M2 Ultra user here. I threw some numbers up for token counts: https://www.reddit.com/r/LocalLLaMA/comments/183bqei/comment/kaqf2j0/?context=3
Does a big memory let you increase the context length with smaller models where the parameters don't fill the memory?
With the 147GB of VRAM I have available, I'm pretty sure I could use all 200k tokens available in a Yi 34b model, but I'd be waiting half an hour for a result. I've done up to 50k in CodeLlama, and it took a solid 10 minutes to get a response.
The M2 Ultra's big draw is its big RAM; its not worth it unless you get the 128GB model or higher. You have to understand that the speed of the M2 ultra doesn't remotely compare to something like a 4090; CUDA cards are gonna leave us in the dust.

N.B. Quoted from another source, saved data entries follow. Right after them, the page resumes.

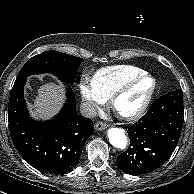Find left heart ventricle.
Here are the masks:
<instances>
[{"label": "left heart ventricle", "instance_id": "obj_1", "mask_svg": "<svg viewBox=\"0 0 194 194\" xmlns=\"http://www.w3.org/2000/svg\"><path fill=\"white\" fill-rule=\"evenodd\" d=\"M151 87L152 81L150 79H144L136 84L118 99L116 103L117 110L124 114L136 111L142 104Z\"/></svg>", "mask_w": 194, "mask_h": 194}]
</instances>
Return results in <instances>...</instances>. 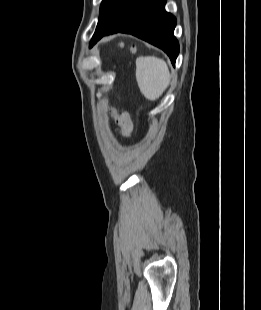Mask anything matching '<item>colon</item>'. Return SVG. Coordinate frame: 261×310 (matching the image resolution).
Instances as JSON below:
<instances>
[{"label": "colon", "mask_w": 261, "mask_h": 310, "mask_svg": "<svg viewBox=\"0 0 261 310\" xmlns=\"http://www.w3.org/2000/svg\"><path fill=\"white\" fill-rule=\"evenodd\" d=\"M111 114L118 125L120 134L122 136H130L132 133V123L129 114L127 112L117 113L115 110H111Z\"/></svg>", "instance_id": "colon-1"}]
</instances>
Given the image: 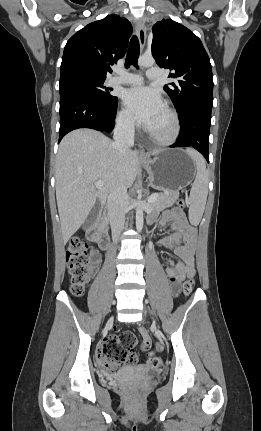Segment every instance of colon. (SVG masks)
Here are the masks:
<instances>
[{"mask_svg": "<svg viewBox=\"0 0 261 431\" xmlns=\"http://www.w3.org/2000/svg\"><path fill=\"white\" fill-rule=\"evenodd\" d=\"M178 205L185 206L184 200H179ZM66 262L71 282V292L76 296H81L89 281L90 258L87 253V244L79 237H73L66 248ZM194 286V276L186 278L183 284V292L188 295ZM136 338L130 332H123L120 335L110 336L104 341L99 349L102 366L106 373L114 374L123 365L134 364L137 356L134 353ZM163 343H158L160 352H165ZM147 362L153 365V370H158V366L163 364L161 357H156L153 352L147 356Z\"/></svg>", "mask_w": 261, "mask_h": 431, "instance_id": "5ec220e1", "label": "colon"}]
</instances>
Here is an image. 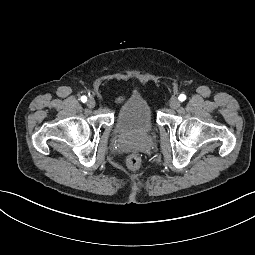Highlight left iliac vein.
<instances>
[{
    "mask_svg": "<svg viewBox=\"0 0 255 255\" xmlns=\"http://www.w3.org/2000/svg\"><path fill=\"white\" fill-rule=\"evenodd\" d=\"M169 105L172 109H177L180 106V101L178 98L173 97L171 98Z\"/></svg>",
    "mask_w": 255,
    "mask_h": 255,
    "instance_id": "left-iliac-vein-1",
    "label": "left iliac vein"
}]
</instances>
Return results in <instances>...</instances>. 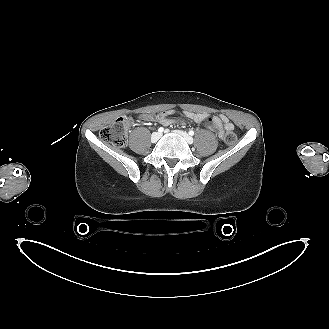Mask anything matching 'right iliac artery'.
Segmentation results:
<instances>
[{"mask_svg":"<svg viewBox=\"0 0 329 329\" xmlns=\"http://www.w3.org/2000/svg\"><path fill=\"white\" fill-rule=\"evenodd\" d=\"M164 131V128L163 127H160L159 129H158V132H160V133H162Z\"/></svg>","mask_w":329,"mask_h":329,"instance_id":"obj_1","label":"right iliac artery"}]
</instances>
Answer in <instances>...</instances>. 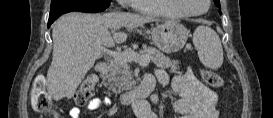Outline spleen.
<instances>
[{"mask_svg":"<svg viewBox=\"0 0 273 118\" xmlns=\"http://www.w3.org/2000/svg\"><path fill=\"white\" fill-rule=\"evenodd\" d=\"M193 44L201 63L216 70L223 64V48L217 33L207 26H198L193 34Z\"/></svg>","mask_w":273,"mask_h":118,"instance_id":"spleen-1","label":"spleen"}]
</instances>
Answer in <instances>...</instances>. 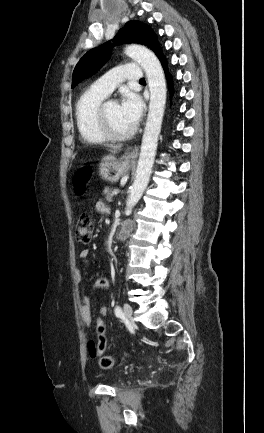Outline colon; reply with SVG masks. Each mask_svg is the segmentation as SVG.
Masks as SVG:
<instances>
[{"label":"colon","mask_w":264,"mask_h":433,"mask_svg":"<svg viewBox=\"0 0 264 433\" xmlns=\"http://www.w3.org/2000/svg\"><path fill=\"white\" fill-rule=\"evenodd\" d=\"M89 180V170L83 169L76 173L74 177L75 191L77 194L82 195L85 190V185ZM93 232V221L89 214L83 213L77 222L76 226V239L78 242L86 244L91 240ZM96 335L98 343V363L103 369H111L115 365V360L112 356L105 354L107 337L106 326L102 315L96 320Z\"/></svg>","instance_id":"5ec220e1"}]
</instances>
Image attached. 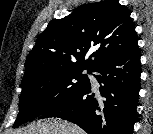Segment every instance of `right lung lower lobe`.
Here are the masks:
<instances>
[{
    "instance_id": "right-lung-lower-lobe-1",
    "label": "right lung lower lobe",
    "mask_w": 153,
    "mask_h": 134,
    "mask_svg": "<svg viewBox=\"0 0 153 134\" xmlns=\"http://www.w3.org/2000/svg\"><path fill=\"white\" fill-rule=\"evenodd\" d=\"M140 51L136 44L110 56L92 72L99 94L89 83L41 118L57 117L77 124L88 134H132L140 90Z\"/></svg>"
}]
</instances>
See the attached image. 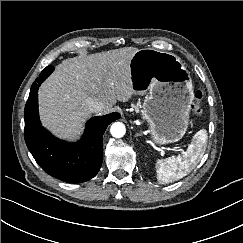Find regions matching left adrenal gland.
<instances>
[{"label": "left adrenal gland", "instance_id": "obj_1", "mask_svg": "<svg viewBox=\"0 0 243 243\" xmlns=\"http://www.w3.org/2000/svg\"><path fill=\"white\" fill-rule=\"evenodd\" d=\"M140 135H141V133H136V134H135V136H140Z\"/></svg>", "mask_w": 243, "mask_h": 243}]
</instances>
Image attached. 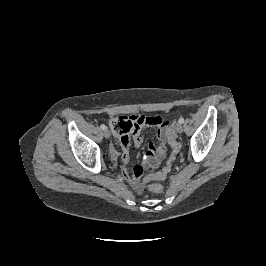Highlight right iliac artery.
<instances>
[{
  "label": "right iliac artery",
  "instance_id": "right-iliac-artery-1",
  "mask_svg": "<svg viewBox=\"0 0 266 266\" xmlns=\"http://www.w3.org/2000/svg\"><path fill=\"white\" fill-rule=\"evenodd\" d=\"M100 128H101L102 130H105L107 127H106L104 124H101V125H100Z\"/></svg>",
  "mask_w": 266,
  "mask_h": 266
}]
</instances>
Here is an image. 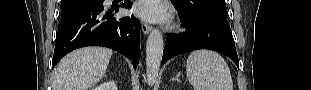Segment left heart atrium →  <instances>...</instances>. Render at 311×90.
<instances>
[{
    "label": "left heart atrium",
    "mask_w": 311,
    "mask_h": 90,
    "mask_svg": "<svg viewBox=\"0 0 311 90\" xmlns=\"http://www.w3.org/2000/svg\"><path fill=\"white\" fill-rule=\"evenodd\" d=\"M135 12L141 18L158 22L164 21L167 18L166 9L158 0H141L135 6Z\"/></svg>",
    "instance_id": "39dd6f15"
}]
</instances>
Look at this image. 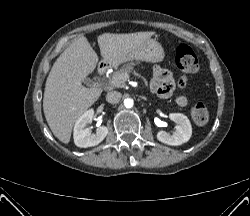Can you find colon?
<instances>
[{"mask_svg":"<svg viewBox=\"0 0 250 216\" xmlns=\"http://www.w3.org/2000/svg\"><path fill=\"white\" fill-rule=\"evenodd\" d=\"M175 61L177 67L185 73H194L199 68L196 54L191 47L184 44L177 47ZM191 116L198 125H205L209 120V112L203 103H197L192 107Z\"/></svg>","mask_w":250,"mask_h":216,"instance_id":"1","label":"colon"}]
</instances>
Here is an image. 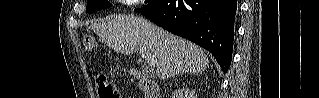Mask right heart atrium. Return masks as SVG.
Masks as SVG:
<instances>
[{"mask_svg": "<svg viewBox=\"0 0 319 98\" xmlns=\"http://www.w3.org/2000/svg\"><path fill=\"white\" fill-rule=\"evenodd\" d=\"M127 3H135L136 1H126Z\"/></svg>", "mask_w": 319, "mask_h": 98, "instance_id": "right-heart-atrium-1", "label": "right heart atrium"}]
</instances>
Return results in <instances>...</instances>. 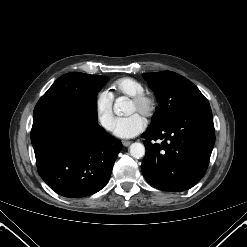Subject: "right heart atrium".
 <instances>
[{
  "label": "right heart atrium",
  "instance_id": "obj_1",
  "mask_svg": "<svg viewBox=\"0 0 247 247\" xmlns=\"http://www.w3.org/2000/svg\"><path fill=\"white\" fill-rule=\"evenodd\" d=\"M95 113L100 126L111 131L114 126L113 97L108 91L98 93L95 100Z\"/></svg>",
  "mask_w": 247,
  "mask_h": 247
}]
</instances>
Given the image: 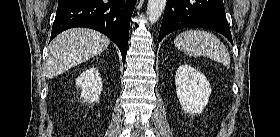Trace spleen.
Instances as JSON below:
<instances>
[{
	"label": "spleen",
	"mask_w": 280,
	"mask_h": 137,
	"mask_svg": "<svg viewBox=\"0 0 280 137\" xmlns=\"http://www.w3.org/2000/svg\"><path fill=\"white\" fill-rule=\"evenodd\" d=\"M174 45L189 56L204 55L225 66L230 65V55L224 44L212 33L204 30H187L174 40Z\"/></svg>",
	"instance_id": "spleen-1"
}]
</instances>
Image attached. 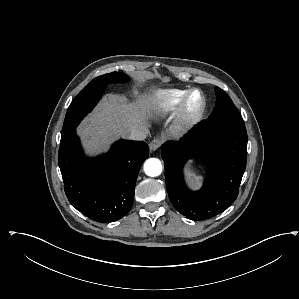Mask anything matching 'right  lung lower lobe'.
<instances>
[{
    "label": "right lung lower lobe",
    "instance_id": "1",
    "mask_svg": "<svg viewBox=\"0 0 299 299\" xmlns=\"http://www.w3.org/2000/svg\"><path fill=\"white\" fill-rule=\"evenodd\" d=\"M148 155L145 142L120 140L106 154L88 159L74 130L61 140L58 154L68 200L94 221L122 218L132 207L137 176Z\"/></svg>",
    "mask_w": 299,
    "mask_h": 299
}]
</instances>
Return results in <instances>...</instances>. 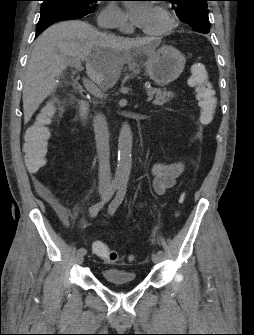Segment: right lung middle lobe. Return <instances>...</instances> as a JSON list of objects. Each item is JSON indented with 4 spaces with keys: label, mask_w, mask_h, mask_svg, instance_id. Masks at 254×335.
Here are the masks:
<instances>
[{
    "label": "right lung middle lobe",
    "mask_w": 254,
    "mask_h": 335,
    "mask_svg": "<svg viewBox=\"0 0 254 335\" xmlns=\"http://www.w3.org/2000/svg\"><path fill=\"white\" fill-rule=\"evenodd\" d=\"M41 12L51 8H64L86 16L92 13L99 0H42Z\"/></svg>",
    "instance_id": "right-lung-middle-lobe-1"
}]
</instances>
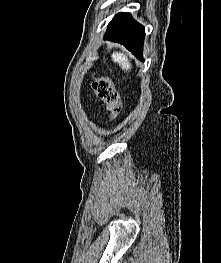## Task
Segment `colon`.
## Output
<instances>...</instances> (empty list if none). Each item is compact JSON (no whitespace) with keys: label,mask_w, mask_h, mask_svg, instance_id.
<instances>
[{"label":"colon","mask_w":221,"mask_h":263,"mask_svg":"<svg viewBox=\"0 0 221 263\" xmlns=\"http://www.w3.org/2000/svg\"><path fill=\"white\" fill-rule=\"evenodd\" d=\"M92 88L97 97L105 103L109 120H113L121 110V101L117 90L109 78L104 75H96L93 78Z\"/></svg>","instance_id":"colon-1"}]
</instances>
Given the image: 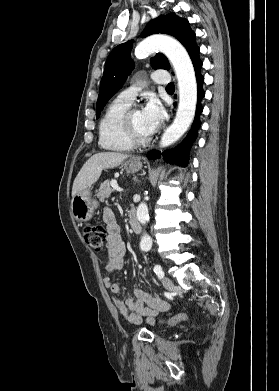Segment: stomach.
I'll use <instances>...</instances> for the list:
<instances>
[{
    "instance_id": "stomach-1",
    "label": "stomach",
    "mask_w": 279,
    "mask_h": 391,
    "mask_svg": "<svg viewBox=\"0 0 279 391\" xmlns=\"http://www.w3.org/2000/svg\"><path fill=\"white\" fill-rule=\"evenodd\" d=\"M128 173L138 172L142 163L139 158L133 157L123 165ZM98 201L92 196L90 188H86L75 195L71 201V211L73 217L79 222L89 221L98 208Z\"/></svg>"
}]
</instances>
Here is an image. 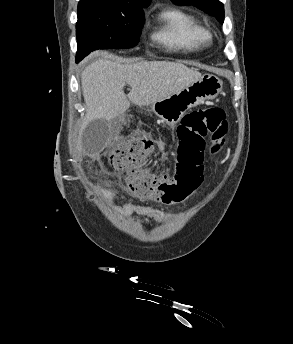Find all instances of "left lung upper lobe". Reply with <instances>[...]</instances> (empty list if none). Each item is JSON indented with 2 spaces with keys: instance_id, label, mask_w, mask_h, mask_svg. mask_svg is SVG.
I'll return each mask as SVG.
<instances>
[{
  "instance_id": "obj_1",
  "label": "left lung upper lobe",
  "mask_w": 293,
  "mask_h": 344,
  "mask_svg": "<svg viewBox=\"0 0 293 344\" xmlns=\"http://www.w3.org/2000/svg\"><path fill=\"white\" fill-rule=\"evenodd\" d=\"M174 3L186 6H195L209 15L215 16L218 21L224 22V5L219 0H172Z\"/></svg>"
}]
</instances>
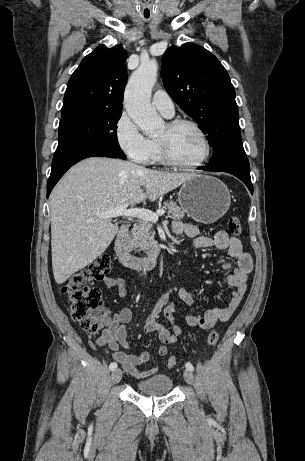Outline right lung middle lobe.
Segmentation results:
<instances>
[{"label":"right lung middle lobe","mask_w":305,"mask_h":461,"mask_svg":"<svg viewBox=\"0 0 305 461\" xmlns=\"http://www.w3.org/2000/svg\"><path fill=\"white\" fill-rule=\"evenodd\" d=\"M121 114V110L93 105L62 108L56 151L94 145L109 149L125 159L126 156L118 144L116 130Z\"/></svg>","instance_id":"dd1d6c3e"}]
</instances>
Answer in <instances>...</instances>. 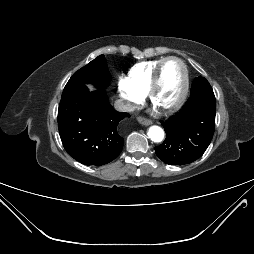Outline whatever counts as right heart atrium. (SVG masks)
<instances>
[{
	"label": "right heart atrium",
	"instance_id": "1",
	"mask_svg": "<svg viewBox=\"0 0 254 254\" xmlns=\"http://www.w3.org/2000/svg\"><path fill=\"white\" fill-rule=\"evenodd\" d=\"M119 95L128 105L138 103L142 100L143 94L136 90L128 77L120 76L118 79Z\"/></svg>",
	"mask_w": 254,
	"mask_h": 254
}]
</instances>
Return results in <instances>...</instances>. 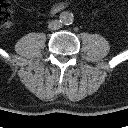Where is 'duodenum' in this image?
<instances>
[{"label":"duodenum","mask_w":128,"mask_h":128,"mask_svg":"<svg viewBox=\"0 0 128 128\" xmlns=\"http://www.w3.org/2000/svg\"><path fill=\"white\" fill-rule=\"evenodd\" d=\"M64 3H59L53 7V12H58L64 8Z\"/></svg>","instance_id":"obj_1"}]
</instances>
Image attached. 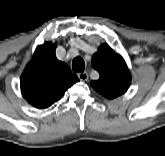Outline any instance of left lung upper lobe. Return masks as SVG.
<instances>
[{"label": "left lung upper lobe", "mask_w": 165, "mask_h": 156, "mask_svg": "<svg viewBox=\"0 0 165 156\" xmlns=\"http://www.w3.org/2000/svg\"><path fill=\"white\" fill-rule=\"evenodd\" d=\"M92 66L100 78L91 86L102 96L114 99L124 94L131 82L130 72L124 59L107 44H102L92 57Z\"/></svg>", "instance_id": "left-lung-upper-lobe-1"}]
</instances>
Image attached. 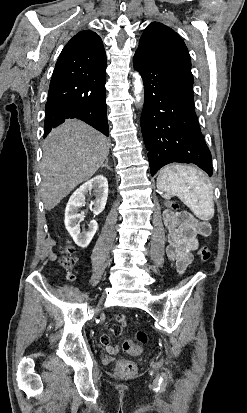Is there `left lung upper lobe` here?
<instances>
[{"instance_id":"1","label":"left lung upper lobe","mask_w":247,"mask_h":413,"mask_svg":"<svg viewBox=\"0 0 247 413\" xmlns=\"http://www.w3.org/2000/svg\"><path fill=\"white\" fill-rule=\"evenodd\" d=\"M138 53L193 82L188 49L181 37L162 23L148 25L139 41Z\"/></svg>"}]
</instances>
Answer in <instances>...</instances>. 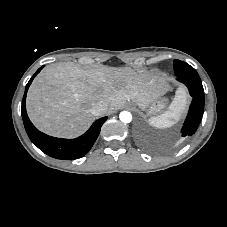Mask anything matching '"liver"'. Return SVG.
Returning <instances> with one entry per match:
<instances>
[{
	"label": "liver",
	"instance_id": "obj_1",
	"mask_svg": "<svg viewBox=\"0 0 227 227\" xmlns=\"http://www.w3.org/2000/svg\"><path fill=\"white\" fill-rule=\"evenodd\" d=\"M168 85L148 73L128 67L83 69L74 63L53 64L33 81L27 95L32 123L52 136L72 138L94 120V104L107 103L105 113L120 109L126 101L147 105L161 97ZM183 95L181 89L177 96Z\"/></svg>",
	"mask_w": 227,
	"mask_h": 227
}]
</instances>
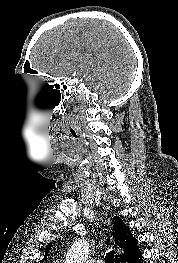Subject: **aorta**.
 I'll list each match as a JSON object with an SVG mask.
<instances>
[{"instance_id":"aorta-1","label":"aorta","mask_w":178,"mask_h":263,"mask_svg":"<svg viewBox=\"0 0 178 263\" xmlns=\"http://www.w3.org/2000/svg\"><path fill=\"white\" fill-rule=\"evenodd\" d=\"M88 252L89 243L87 240L78 239L68 252L64 263H84Z\"/></svg>"}]
</instances>
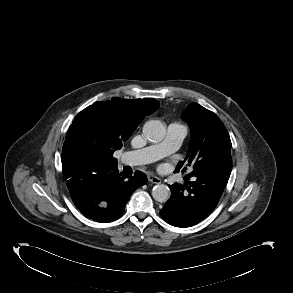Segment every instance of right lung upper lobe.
Instances as JSON below:
<instances>
[{
	"mask_svg": "<svg viewBox=\"0 0 293 293\" xmlns=\"http://www.w3.org/2000/svg\"><path fill=\"white\" fill-rule=\"evenodd\" d=\"M158 108L159 102L155 99L115 97L106 102H95L77 114L62 150L63 177L67 187L95 165L116 166L114 151L122 147V142L132 135L144 116L151 115ZM96 149L105 153V161L83 164L82 157Z\"/></svg>",
	"mask_w": 293,
	"mask_h": 293,
	"instance_id": "cb5924a9",
	"label": "right lung upper lobe"
}]
</instances>
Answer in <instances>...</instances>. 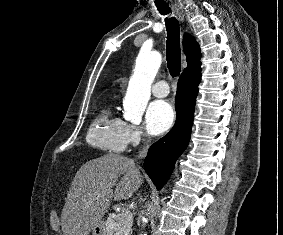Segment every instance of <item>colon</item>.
Masks as SVG:
<instances>
[{
    "label": "colon",
    "instance_id": "1",
    "mask_svg": "<svg viewBox=\"0 0 283 235\" xmlns=\"http://www.w3.org/2000/svg\"><path fill=\"white\" fill-rule=\"evenodd\" d=\"M51 219H52L53 221H57L58 216H57V213H56V212H52V213H51Z\"/></svg>",
    "mask_w": 283,
    "mask_h": 235
}]
</instances>
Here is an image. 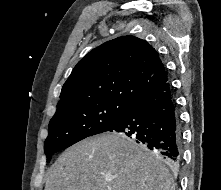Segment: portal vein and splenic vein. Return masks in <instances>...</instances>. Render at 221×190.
I'll use <instances>...</instances> for the list:
<instances>
[{
	"instance_id": "portal-vein-and-splenic-vein-1",
	"label": "portal vein and splenic vein",
	"mask_w": 221,
	"mask_h": 190,
	"mask_svg": "<svg viewBox=\"0 0 221 190\" xmlns=\"http://www.w3.org/2000/svg\"><path fill=\"white\" fill-rule=\"evenodd\" d=\"M107 180H108V181H111V179H110V178H107Z\"/></svg>"
}]
</instances>
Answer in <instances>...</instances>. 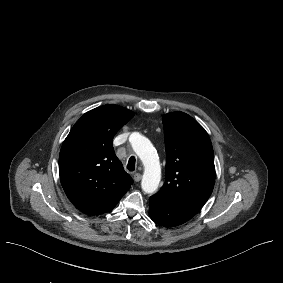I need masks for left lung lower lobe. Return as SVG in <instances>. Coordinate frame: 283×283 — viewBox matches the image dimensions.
<instances>
[{"label":"left lung lower lobe","mask_w":283,"mask_h":283,"mask_svg":"<svg viewBox=\"0 0 283 283\" xmlns=\"http://www.w3.org/2000/svg\"><path fill=\"white\" fill-rule=\"evenodd\" d=\"M200 209L197 206L172 201L157 194L150 197V217L154 222L165 227H174L185 223Z\"/></svg>","instance_id":"1"}]
</instances>
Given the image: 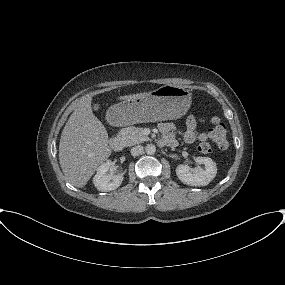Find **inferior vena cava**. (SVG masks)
<instances>
[{"mask_svg":"<svg viewBox=\"0 0 285 285\" xmlns=\"http://www.w3.org/2000/svg\"><path fill=\"white\" fill-rule=\"evenodd\" d=\"M130 152L132 156H138L143 153V146L138 145V146L132 147Z\"/></svg>","mask_w":285,"mask_h":285,"instance_id":"inferior-vena-cava-1","label":"inferior vena cava"}]
</instances>
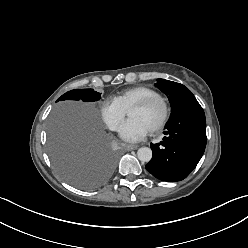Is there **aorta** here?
I'll return each instance as SVG.
<instances>
[{
    "mask_svg": "<svg viewBox=\"0 0 248 248\" xmlns=\"http://www.w3.org/2000/svg\"><path fill=\"white\" fill-rule=\"evenodd\" d=\"M137 157L142 162H149L152 158V150L149 147H141L137 151Z\"/></svg>",
    "mask_w": 248,
    "mask_h": 248,
    "instance_id": "762f6f07",
    "label": "aorta"
}]
</instances>
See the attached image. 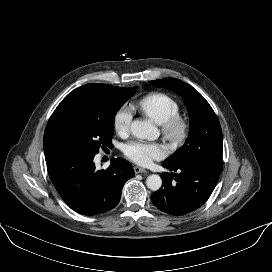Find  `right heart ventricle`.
<instances>
[{
  "label": "right heart ventricle",
  "mask_w": 272,
  "mask_h": 272,
  "mask_svg": "<svg viewBox=\"0 0 272 272\" xmlns=\"http://www.w3.org/2000/svg\"><path fill=\"white\" fill-rule=\"evenodd\" d=\"M136 107L147 117L162 124L179 112L178 102L170 95L162 92L150 93L142 97Z\"/></svg>",
  "instance_id": "obj_1"
}]
</instances>
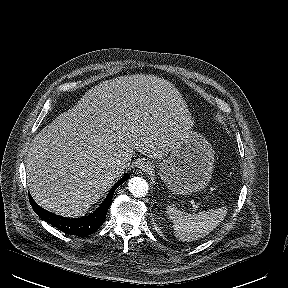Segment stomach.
I'll use <instances>...</instances> for the list:
<instances>
[{
	"label": "stomach",
	"mask_w": 288,
	"mask_h": 288,
	"mask_svg": "<svg viewBox=\"0 0 288 288\" xmlns=\"http://www.w3.org/2000/svg\"><path fill=\"white\" fill-rule=\"evenodd\" d=\"M214 150L204 136L190 131L176 142L159 166V175L169 190L188 195L203 190L213 172Z\"/></svg>",
	"instance_id": "obj_1"
}]
</instances>
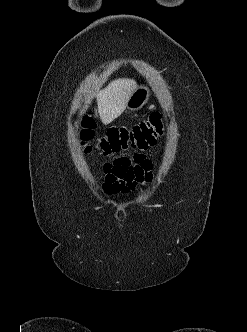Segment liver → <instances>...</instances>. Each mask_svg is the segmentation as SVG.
<instances>
[{"label": "liver", "mask_w": 247, "mask_h": 332, "mask_svg": "<svg viewBox=\"0 0 247 332\" xmlns=\"http://www.w3.org/2000/svg\"><path fill=\"white\" fill-rule=\"evenodd\" d=\"M137 84L133 79H116L97 93L98 112L103 124L107 125L118 118L126 109L128 99Z\"/></svg>", "instance_id": "liver-1"}]
</instances>
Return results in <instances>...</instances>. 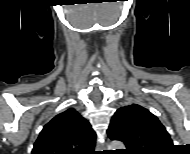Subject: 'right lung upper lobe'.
<instances>
[{"label":"right lung upper lobe","instance_id":"right-lung-upper-lobe-1","mask_svg":"<svg viewBox=\"0 0 190 154\" xmlns=\"http://www.w3.org/2000/svg\"><path fill=\"white\" fill-rule=\"evenodd\" d=\"M95 139L90 123L69 108L44 126L32 154H89L94 150Z\"/></svg>","mask_w":190,"mask_h":154}]
</instances>
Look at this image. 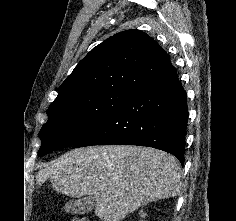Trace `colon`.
I'll list each match as a JSON object with an SVG mask.
<instances>
[{"instance_id":"1","label":"colon","mask_w":236,"mask_h":221,"mask_svg":"<svg viewBox=\"0 0 236 221\" xmlns=\"http://www.w3.org/2000/svg\"><path fill=\"white\" fill-rule=\"evenodd\" d=\"M70 221H91L85 217H73Z\"/></svg>"}]
</instances>
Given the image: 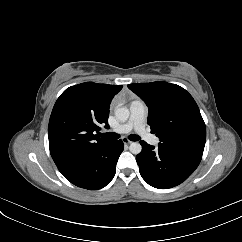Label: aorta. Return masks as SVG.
<instances>
[{
    "instance_id": "762f6f07",
    "label": "aorta",
    "mask_w": 242,
    "mask_h": 242,
    "mask_svg": "<svg viewBox=\"0 0 242 242\" xmlns=\"http://www.w3.org/2000/svg\"><path fill=\"white\" fill-rule=\"evenodd\" d=\"M130 112L129 109L124 106H118L115 109V116L120 121H126L129 118ZM129 150L132 154H139L142 150V146L138 142H132L130 144Z\"/></svg>"
}]
</instances>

Another thing to consider is that we can only use ggufs via Llamacpp; there's no support for anything else. In that regard, I've seen people put together 3x or more Tesla P40 builds that have the exact same limitation (can only use Llamacpp) but cost half the price or less.
I chose the M2 Ultra because it was easy. Big VRAM, and it took me less than 30 minutes from the moment I got the box to be chatting to a 70b q8 on it. But if speed or price are a major consideration, moreso than level of effort to set up? In that case the M2 ultra would not be the answer.